Remembering Plain and Fancy
Not every Broadway musical is a runaway hit, but then not every musical is a calamitous flop. Over the years, there have been many musicals, also-rans, that lasted a season and offered many wonderful things that make it a worthwhile second look. One of those musicals is the 1955 Plain and Fancy. Set amidst the scenic locales and the denizens of Pennsylvania’s Dutch Country, the musical is a gentle story of two cultures clashing cultures and the connections we can make if we just open our minds and hearts.

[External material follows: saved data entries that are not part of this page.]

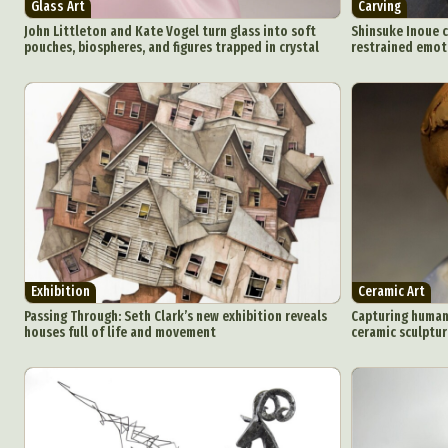
Glass Art
Carving
John Littleton and Kate Vogel turn glass into soft
Shinsuke Inoue c
pouches, biospheres, and figures trapped in crystal
restrained emot
Exhibition
Ceramic Art
Passing Through: Seth Clark’s new exhibition reveals
Capturing human 
houses full of life and movement
ceramic sculptur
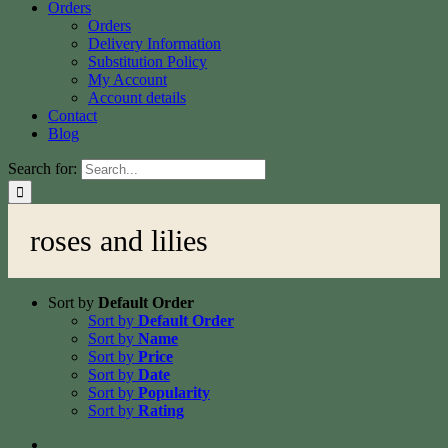
Orders
Orders
Delivery Information
Substitution Policy
My Account
Account details
Contact
Blog
Search for:
roses and lilies
Sort by
Default Order
Sort by
Default Order
Sort by
Name
Sort by
Price
Sort by
Date
Sort by
Popularity
Sort by
Rating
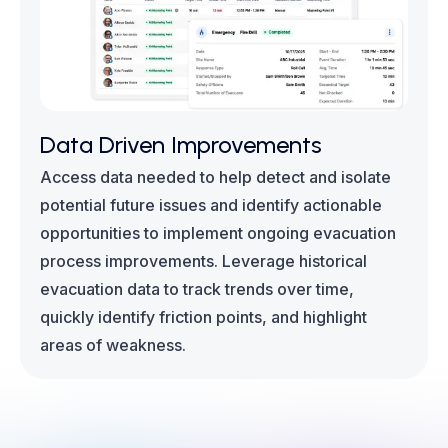
Data Driven Improvements
Access data needed to help detect and isolate
potential future issues and identify actionable
opportunities to implement ongoing evacuation
process improvements. Leverage historical
evacuation data to track trends over time,
quickly identify friction points, and highlight
areas of weakness.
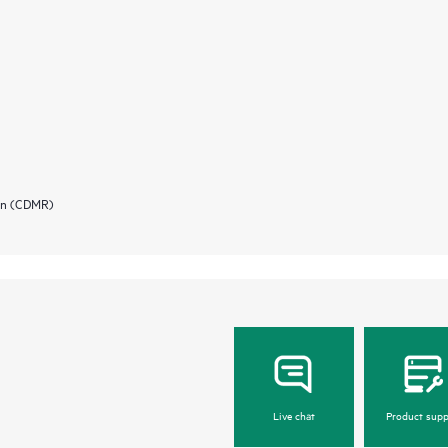
ion (CDMR)
Live chat
Product supp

Plain and Fancy featured a book by Joseph Stein (who would ultimately write the books for one of Broadway’s most beloved musicals, Fiddler on the Roof) paired with frequent collaborator Will Glickman. Together, the duo wrote sketches for Lend an Ear, and books for Mrs. Gibbons’ Boys, Alive and Kicking, and Mr. Wonderful. The score for Plain and Fancy was composed by Abert Hague (music) and Arnold Horwitt (lyrics). Hague is probably best known for writing the songs for the television holiday animated classic How the Grinch Stole Christmas, based on the Dr. Seuss children’s book of the same name. Hague would also go-on to write the music for the Broadway musicals Redhead, Café Crown, and The Fig Leaves are Falling.
Plain and Fancy tells the story of urbanites Dan King and Ruth Winters who take a sojourn from their world of New York City’s comforts to Bird-in-Hand, an Amish community in Lancaster, Pennsylvania. The purpose of their trip is to sell a piece of land to the farmer Jacob Yoder, who wants to gift it to his daughter and her intended on her wedding day. Dan and Ruth soon find themselves involved in the day-to-day lives of the local villagers.

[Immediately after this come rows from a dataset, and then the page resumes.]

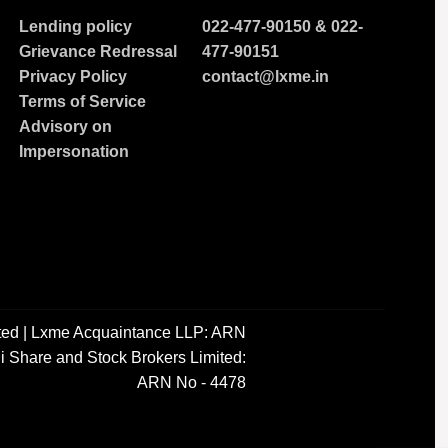
Lending policy
022-477-90150
&
022-
Grievance Redressal
477-90151
Privacy Policy
contact@lxme.in
Terms of Service
Advisory on
Impersonation
ted | Lxme Acquaintance LLP: ARN
i Share and Stock Brokers Limited:
ARN No - 4478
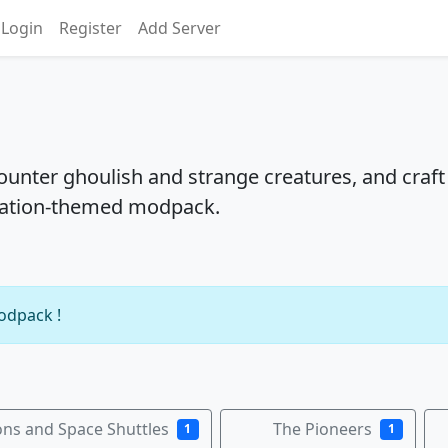
Login
Register
Add Server
ounter ghoulish and strange creatures, and craft
oration-themed modpack.
modpack !
ns and Space Shuttles
The Pioneers
1
1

Under the direction of Morton DaCosta (who would helm The Music Man on Broadway two-years later), Plain and Fancy opened at Broadway’s Winter Garden Theatre on February 28, 1955. Helen Tamiris provided the choreography for the show, which starred Richard Derr and Shirly Conway, as Dan and Ruth, respectively. Also in the cast were Barbara Cook, David Daniels, Will Able, Gloria Marlowe, Douglas Fletcher Rodgers, and (in the chorus) Carol Lawrence who would play Maria in West Side Story. Bea Arthur understudied the role of Ruth. Plain and Fancy lasted on Broadway for 461 performances, long enough to change theatres (it moved to the Mark Hellinger).
Plain and Fancy may not have been a Tony winner, but it did manage to be recognized with Theatre World Awards for Conway, Cook and Daniels. The real charms, however, are to be found in the score which most-assuredly deserves several listens. Among the delightful songs are “You Can’t Miss It”, “Plenty of Pennsylvania”, “Young and Foolish”, “It's a Helluva Way to Run a Love Affair”, and “Follow Your Heart” (all among a score that is quite good).
Though it is rare to see a production of Plain and Fancy, occasionally a theatre realizes the merits of this gentle and funny show and produces a revival. If you are interested in seeing a production, Plain and Fancy is mounted yearly at The Round Barn Theatre at Amish Acres in Nappanee, Indiana.